Records from a collection
════════

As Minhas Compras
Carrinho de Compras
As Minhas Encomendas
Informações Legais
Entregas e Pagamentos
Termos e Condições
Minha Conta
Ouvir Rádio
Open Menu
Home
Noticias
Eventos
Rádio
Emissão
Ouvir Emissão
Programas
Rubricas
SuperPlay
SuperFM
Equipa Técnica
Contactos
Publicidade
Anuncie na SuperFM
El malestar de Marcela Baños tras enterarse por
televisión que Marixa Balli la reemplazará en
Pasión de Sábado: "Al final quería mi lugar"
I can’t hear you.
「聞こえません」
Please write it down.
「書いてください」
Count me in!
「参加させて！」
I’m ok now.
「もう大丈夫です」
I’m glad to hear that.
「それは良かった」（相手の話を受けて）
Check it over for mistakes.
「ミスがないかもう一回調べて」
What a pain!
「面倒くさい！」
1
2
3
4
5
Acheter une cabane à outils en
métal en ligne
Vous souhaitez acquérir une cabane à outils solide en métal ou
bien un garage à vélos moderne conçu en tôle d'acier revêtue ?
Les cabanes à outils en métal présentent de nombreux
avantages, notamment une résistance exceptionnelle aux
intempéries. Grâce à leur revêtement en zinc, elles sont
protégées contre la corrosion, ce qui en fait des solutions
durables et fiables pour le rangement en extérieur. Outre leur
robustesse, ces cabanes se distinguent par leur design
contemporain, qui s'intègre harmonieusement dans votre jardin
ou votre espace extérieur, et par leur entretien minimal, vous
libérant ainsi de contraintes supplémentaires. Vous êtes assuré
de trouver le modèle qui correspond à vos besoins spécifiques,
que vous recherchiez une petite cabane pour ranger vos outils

════════

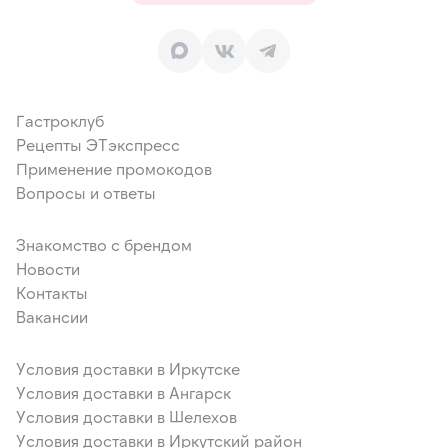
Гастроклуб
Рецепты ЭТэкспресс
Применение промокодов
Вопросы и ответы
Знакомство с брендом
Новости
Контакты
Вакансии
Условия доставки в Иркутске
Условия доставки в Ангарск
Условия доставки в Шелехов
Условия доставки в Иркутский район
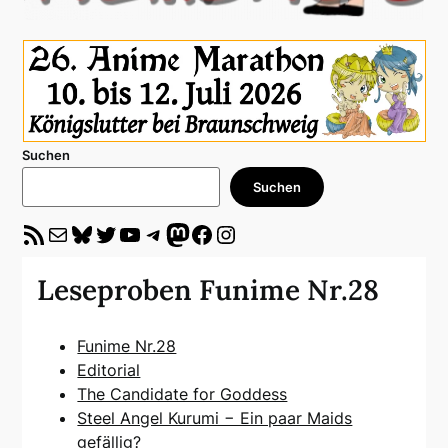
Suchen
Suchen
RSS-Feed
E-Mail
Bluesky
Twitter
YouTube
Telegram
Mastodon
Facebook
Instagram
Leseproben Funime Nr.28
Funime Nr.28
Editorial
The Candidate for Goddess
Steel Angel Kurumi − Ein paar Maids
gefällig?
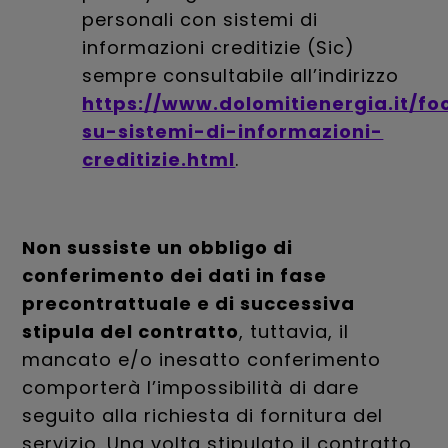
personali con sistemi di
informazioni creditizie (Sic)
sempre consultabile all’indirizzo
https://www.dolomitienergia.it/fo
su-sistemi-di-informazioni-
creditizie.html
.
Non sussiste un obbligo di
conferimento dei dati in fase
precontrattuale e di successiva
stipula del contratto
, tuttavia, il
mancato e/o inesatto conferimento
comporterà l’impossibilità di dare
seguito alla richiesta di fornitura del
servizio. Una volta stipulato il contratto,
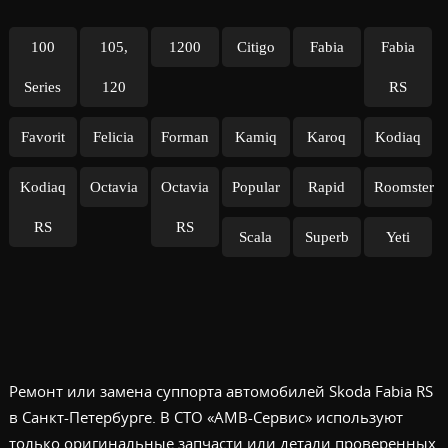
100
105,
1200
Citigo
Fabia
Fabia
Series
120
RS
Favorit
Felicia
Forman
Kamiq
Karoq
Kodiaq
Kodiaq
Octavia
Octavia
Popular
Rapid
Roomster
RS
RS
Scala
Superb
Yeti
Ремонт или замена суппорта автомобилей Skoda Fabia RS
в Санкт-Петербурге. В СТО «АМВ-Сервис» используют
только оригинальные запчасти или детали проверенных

════════

## EXERCISE DETAILS
What you return must match the lines above from the one with "seguito alla richiesta di fornitura del" through the one with "только оригинальные запчасти" exactly, with both ends included and the pictures excluded.

## EXERCISE RESULT
seguito alla richiesta di fornitura del
servizio. Una volta stipulato il contratto,
100
105,
1200
Citigo
Fabia
Fabia
Series
120
RS
Favorit
Felicia
Forman
Kamiq
Karoq
Kodiaq
Kodiaq
Octavia
Octavia
Popular
Rapid
Roomster
RS
RS
Scala
Superb
Yeti
Ремонт или замена суппорта автомобилей Skoda Fabia RS
в Санкт-Петербурге. В СТО «АМВ-Сервис» используют
только оригинальные запчасти или детали проверенных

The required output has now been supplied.